First single by A Day to Remember

"All I Want" is the first single by A Day to Remember from their fourth studio album What Separates Me from You. It was released officially to radio stations in October 2010, and as a commercial single, though only as a limited edition 7" vinyl, in April 2011. In August 2016, the song was certified gold in the U.S. by the RIAA.

==Composition==
Unlike the band's more-known metalcore sound which incorporates growling vocals and breakdowns, the song uses almost none of these attributes, and instead shows a direction towards fast-paced pop punk with clean vocals. Lead vocalist Jeremy McKinnon wrote the lyrics, while the music was written by himself, guitarist Kevin Skaff and A Day to Remember. McKinnon stated that the song is about "taking chances, and doing what you think is right regardless of what people might think. To be honest, whats more important? Live life, and be happy with yourself". McKinnon said in a 2011 interview with USA Today that the song is also "about being in a band." The song, along with three others from the album, was mixed by David Bendeth. As the choice of a single, guitarist Neil Westfall said "All I Want" "was a great transition song from 'Homesick'".

==Music video==
The music video for the song, which was filmed in October 2010, was released on January 6, 2011. It features cameos of numerous popular bands and musicians. The cameos are: Tom Denney (A Day to Remember's former guitarist), Pete Wentz, Winston McCall of Parkway Drive, The Devil Wears Prada, Bring Me the Horizon, Sam Carter of Architects, Crime In Stereo, This Is Hell, Dallas Taylor from Maylene and the Sons of Disaster, Silverstein, Andrew W.K., August Burns Red, Seventh Star, Matt Heafy of Trivium, Vic Fuentes of Pierce the Veil, Mike Herrera of MxPx, Vincent Bennet of The Acacia Strain, Veara, and Set Your Goals. Rock Sound called the video "quite excellent".

==Release==
The song was released as a radio single on October 12, 2010, although it premiered a week earlier on October 7 on KROQ-FM radio's website, which gave the site its most web traffic ever. "All I Want" charted on both Billboards Hot Modern Rock Tracks and Hot Rock Songs charts, at number 12 and number 25, respectively. A few days after the release of the music video for song, the band went on Jimmy Kimmel Live!, on January 11, 2011, and it became their national television debut on which they performed "All I Want" and "Better Off This Way". On April 16, the band released an exclusive 7" vinyl single of the song, especially for Record Store Day.
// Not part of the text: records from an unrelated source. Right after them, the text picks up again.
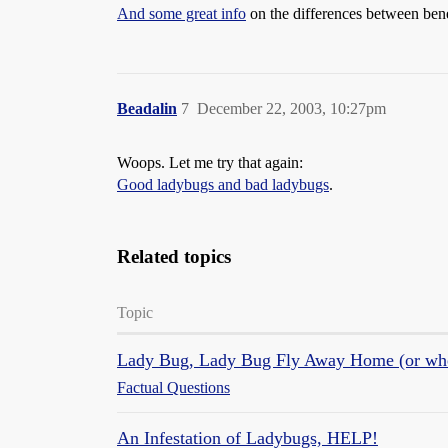
And some great info
on the differences between bene
Beadalin
7
December 22, 2003, 10:27pm
Woops. Let me try that again:
Good ladybugs and bad ladybugs
.
Related topics
Topic
Lady Bug, Lady Bug Fly Away Home (or where
Factual Questions
An Infestation of Ladybugs, HELP!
The vinyl pressing was limited to 2,000 copies for the U.S. and 1,000 copies for the international release and featured an acoustic version of "All I Want" as the B-side. The acoustic version was recorded at The Wade Studios, and was mixed by Andrew Wade. "All I Want" is available to play on the Rock Band games as well as Rocksmith 2014. The song is also used as the theme song of Total Nonstop Action Pay Per View Victory Road 2011.

==Track listing==
- Digital download
1. "All I Want" – 3:22

- Promotional CD
2. "All I Want" (album version) – 3:23
3. "All I Want" (screamless) – 3:21

- 7" vinyl
4. "All I Want" – 3:22
5. "All I Want" (acoustic) – 3:14

==Personnel==
Personnel per "All I Want" 7" sleeve.

- A Day to Remember
- Josh Woodard – bass, backing vocals
- Neil Westfall – rhythm guitar, backing vocals
- Jeremy McKinnon – vocals
- Alex Shelnutt – drums
- Kevin Skaff – lead guitar, second vocals in acoustic version

- Production
- Chad Gilbert – producer
- Andrew Wade and Jeremy McKinnon – co-producers
- David Bendeth – mixing
- Mike C. Hardcore – illustrations
- Jeremy Saffer – band photo
- Doublej – layout
- Jeremy McKinnon – art direction

==Chart positions==

===Peak positions===

| Chart (2010) | Peak position |
|---|---|
| Canada Billboard Canada Rock | 50 |
| U.K. Official Charts Company UK Rock & Metal Singles Chart | 8 |
| U.S. Billboard Alternative Songs | 12 |
| U.S. Billboard Hot Rock Songs | 25 |
| U.S. Billboard Mainstream Rock Songs | 21 |
| U.S. Billboard Rock Digital Songs | 23 |

===Year-end charts===

| Chart (2011) | Position |
|---|---|
| U.S. Billboard Alternative Songs Year-end | 41 |

==Certifications==

| Region | Certification | Certified units/sales |
| United Kingdom (BPI) | Silver | 200,000^{‡} |
| United States (RIAA) | Gold | 500,000^{‡} |
^{‡} Sales+streaming figures based on certification alone.